- Directed by: Marshall Smith; Tamijian;
- Starring: Yoko Ono; Val Avery; Glen Nielson; Gene Wesson;
- Cinematography: Michael Findlay
- Edited by: Michael Findlay
- Release date: 1965;
- Running time: 72 minutes
- Country: United States
- Language: English

= Satan's Bed (1965 film) =

1965 American film by Marshall Smith Tamijian

Satan's Bed is a 1965 American exploitation film directed by Marshall Smith and "Tamijian", and starring Yoko Ono in her acting debut, alongside Val Avery, Glen Nielson, Gene Wesson, and Roberta Findlay. Findlay also oversaw the lighting for the film, while her husband, filmmaker Michael Findlay, served as cinematographer and editor.

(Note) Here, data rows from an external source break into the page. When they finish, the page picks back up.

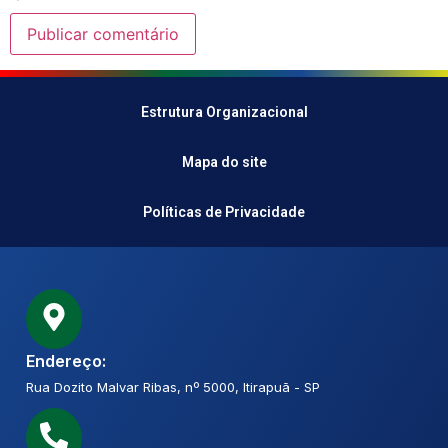
Estrutura Organizacional
Mapa do site
Políticas de Privacidade
Endereço:
Rua Dozito Malvar Ribas, nº 5000, Itirapuã - SP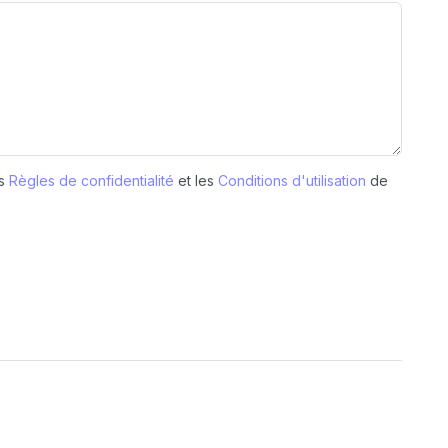
es
Règles de confidentialité
et les
Conditions d'utilisation
de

Shot in black-and-white, Satan's Bed is made up of an earlier film by Tamijian titled Judas City, with additional footage and characters added in.

==Cast==
- Yoko Ono as Ito, the girlfriend of a drug dealer
- Val Avery
- Glen Nielson
- Gene Wesson
- Roberta Findlay

==Home media==
Satan's Bed was released on DVD by Something Weird Video as a double feature with the 1968 film Scare Their Pants Off.